This is the second article in our series, Australian Cities in the Asian Century. These articles draw on research, just published in a special issue of Geographical Research, into how Australian cities are being influenced by the rise of China and associated flows of people, ideas and capital between China and Australia.
In the iconic book The Lucky Country, author Donald Horne described Australia as the first suburban nation. Half a century later, the moniker is perhaps truer than ever. We calculate that the five largest metro areas now house 64% of Australia’s population. And the greatest population growth is in peri-urban fringe areas.
Most new housing is built in the suburbs, and detached dwellings are a staple of the “Australian Dream” of home ownership. So it should come as no surprise that Australia’s most rapidly growing ethnic group, migrants born in mainland China, is choosing to settle in the suburbs.
Our research finds that the residential patterns of China-born migrants in Australian capital cities are becoming both more diverse and more suburban.
In the 1980s and 1990s, ethnic Chinese from Hong Kong, Taiwan and the “Nanyang” countries of Southeast Asia (e.g. Singapore, Malaysia) came to Australia along with migrants from mostly southern mainland China.
Since 2000, Chinese migration to Australia has been more geographically diverse in its origins. These migrants have also been increasingly advantaged in socio-economic status and often driven by tertiary education.
Diversity in dispersal patterns
Just like most Australians, these China-born migrants are concentrated in major cities. The Chinatowns in cities like Sydney and Melbourne remain as important cultural icons. Yet the reality is that, just like cities such as New York, Toronto and Vancouver, there has been an obvious trend of China-born migrants dispersing to live in the suburbs.
In our study covering the three census periods from 2001 to 2011, China-born residential patterns became more diverse over time. There has been greater dispersal in the large cities (Sydney, Melbourne and Brisbane) and clustering in medium and smaller cities (Adelaide, Perth, Hobart, Darwin and Canberra).

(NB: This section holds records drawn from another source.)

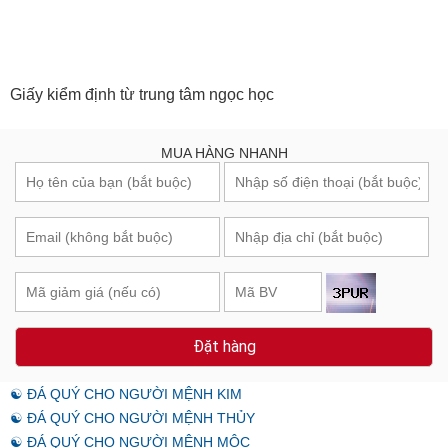
Giấy kiểm định từ trung tâm ngọc học
MUA HÀNG NHANH
Đặt hàng
☯ ĐÁ QUÝ CHO NGƯỜI MỆNH KIM
☯ ĐÁ QUÝ CHO NGƯỜI MỆNH THỦY
☯ ĐÁ QUÝ CHO NGƯỜI MỆNH MỘC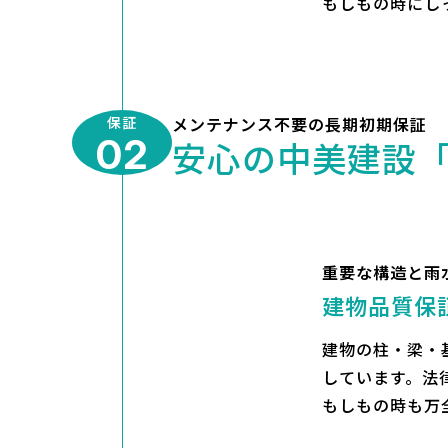
もしもの時にし
保証
メンテナンス不要の長期初期保証
02
安心の中美建設
重要な構造と雨
建物品質保証
建物の柱・梁・
しています。法
もしもの時も万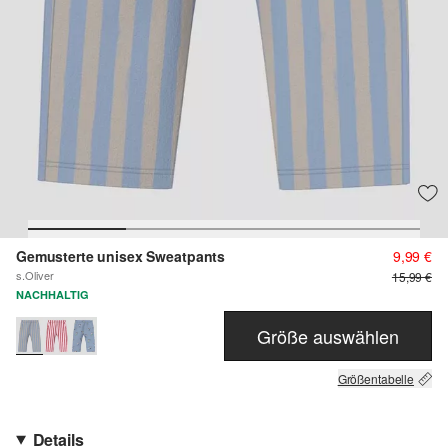
Gemusterte unisex Sweatpants
9,99 €
s.Oliver
15,99 €
NACHHALTIG
Größe auswählen
Größentabelle
Details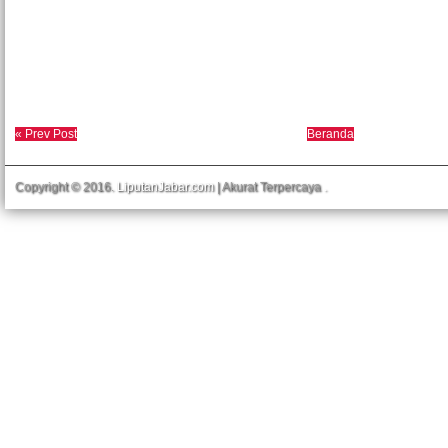
« Prev Post
Beranda
Copyright © 2016.
LiputanJabar.com
| Akurat Terpercaya
.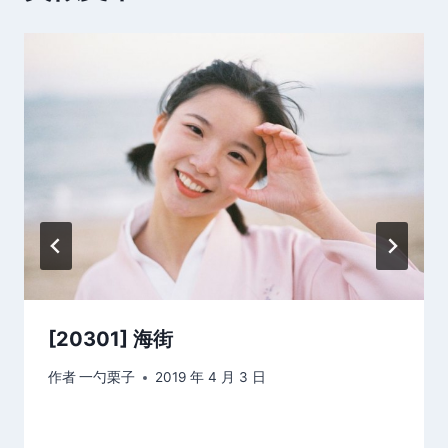
[20301] 海街
作者
一勺栗子
2019 年 4 月 3 日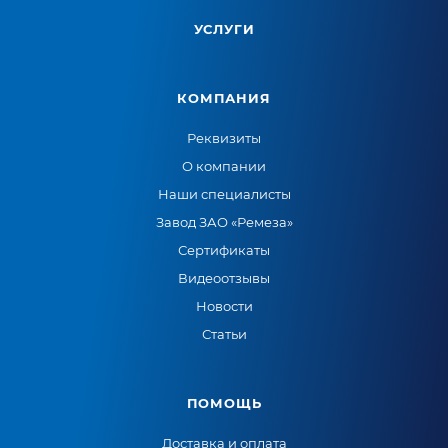
УСЛУГИ
КОМПАНИЯ
Реквизиты
О компании
Наши специалисты
Завод ЗАО «Ремеза»
Сертификаты
Видеоотзывы
Новости
Статьи
ПОМОЩЬ
Доставка и оплата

In other words, as the local population of China-born migrants gets larger and more complex, multiple Chinese enclaves emerge. These include Hurstville and Campsie in Sydney, Burwood and Clayton in Melbourne, and Sunnybank and Sunnybank Hills in Brisbane.Victor Wong/Shutterstock
In the smaller capital cities of Adelaide, Hobart, Darwin and Canberra, residential clusters appear to emerge near major universities in inner cities. Here, housing markets and planning initiatives play a strong role as well. Clustering appears mostly in and around inner cities, which may be tied to the construction of high-rise unit blocks.

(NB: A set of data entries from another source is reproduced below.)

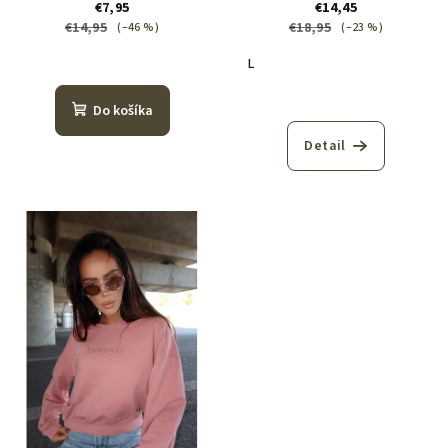
€7,95
€14,45
€14,95
€18,95
(–46 %)
(–23 %)
L
Do košíka
Detail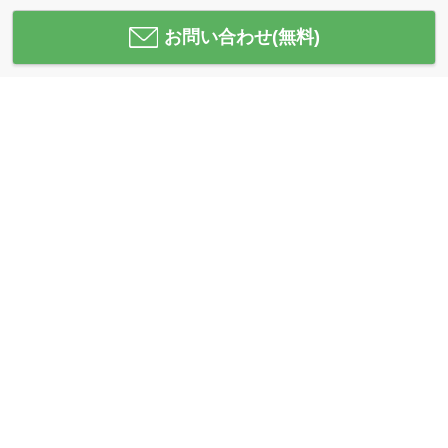
お問い合わせ(無料)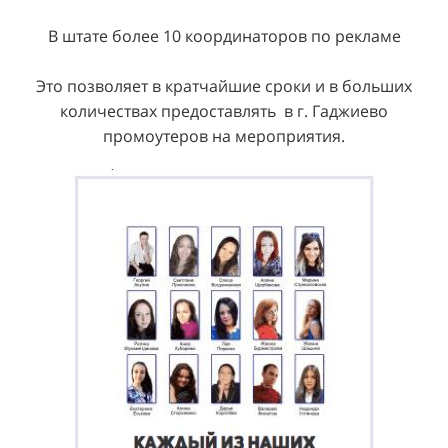
В штате более 10 координаторов по рекламе
Это позволяет в кратчайшие сроки и в больших
количествах предоставлять в г. Гаджиево
промоутеров на мероприятия.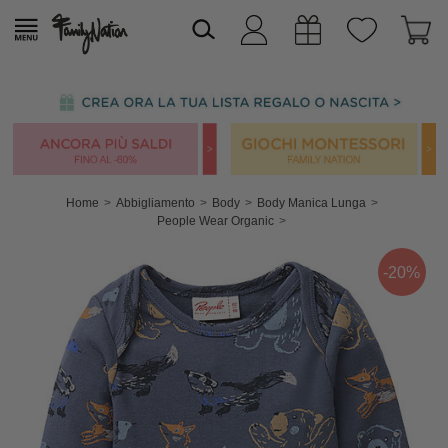
Home
Abbigliamento
Body
Body Manica Lunga
People Wear Organic
-20%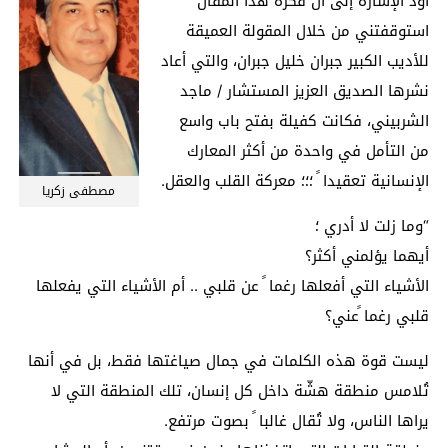
أود الإشارة إلى أن فكرة هذا المقال
استوقفتني من خلال المقولة العميقة
للأديب الكبير جبران خليل جبران، والتي أعاد
نشرها الصديق العزيز المستشار / ماجد
الشربيني، فكانت كفيلة بفتح باب واسع
من التأمل في واحدة من أكثر المعارك
الإنسانية تعقيدا ً ؛؛؛ معركة القلب والعقل.
مصطفى زكريا
“وما زلت لا أدري ؛
أيهما يؤلمني أكثر؟
الأشياء التي أفعلها رغما ً عن قلبي .. أم الأشياء التي يفعلها
قلبي رغما ًعني؟
ليست قوة هذه الكلمات في جمال صياغتها فقط، بل في أنها
تُلامس منطقة هشّة داخل كل إنسان، تلك المنطقة التي لا
يراها الناس، ولا تُقال غالبا ً بصوت مرتفع.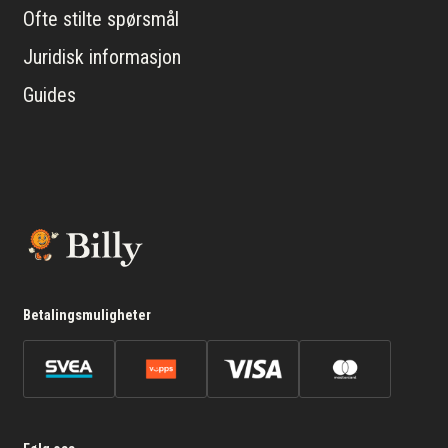
Ofte stilte spørsmål
Juridisk informasjon
Guides
Betalingsmuligheter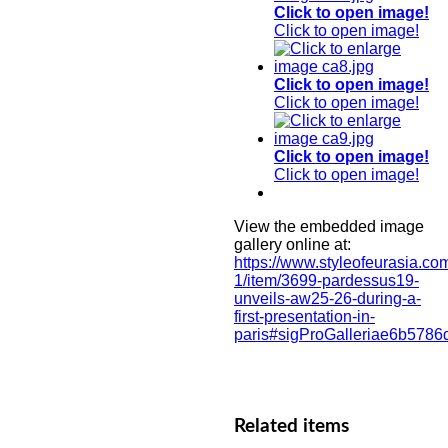
Click to open image!
Click to open image!
Click to open image!
Click to open image!
Click to open image!
Click to open image!
View the embedded image
gallery online at:
https://www.styleofeurasia.co
1/item/3699-pardessus19-
unveils-aw25-26-during-a-
first-presentation-in-
paris#sigProGalleriae6b5786
Related items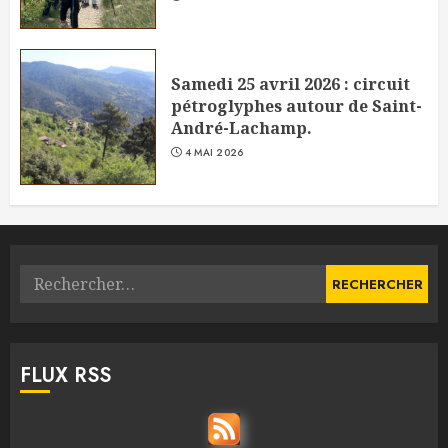
Samedi 25 avril 2026 : circuit
pétroglyphes autour de Saint-
André-Lachamp.
4 MAI 2026
Rechercher :
FLUX RSS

Interestingly, the diversity of this suburbanisation － particularly in Melbourne and Sydney － runs counter to the narrative of the “straight line” assimilation model. This is based on the idea that migrants and their children simply amalgamate into the population at large. Unlike what such “traditional” models predict, the integration of China-born migrants has been accompanied by concentration growing stronger over time, mainly in the outer suburbs, regardless of their socioeconomic status.
The association among residential improvement, individual advantages and entry into mixed White neighbourhoods may be weakening. This is reflected in the growing tendency towards living in Chinese-dominated communities with the benefits of easy access to Chinese-owned business and services. Formation of ethnic concentrations is voluntary, which runs counter to the idea that a lack of options forces migrants to segregate.
A new look for suburbia
With about half of Australians born overseas or having an overseas-born parent, migration has rendered Australia one of the world’s most diverse countries. While television shows such as Neighbours and Home and Away still depict suburbia as the preserve of the moneyed Anglo-Australians, the composition of today’s suburbs mirrors the diversity of the nation. Just remember that next time you are trying to find a good acupuncturist!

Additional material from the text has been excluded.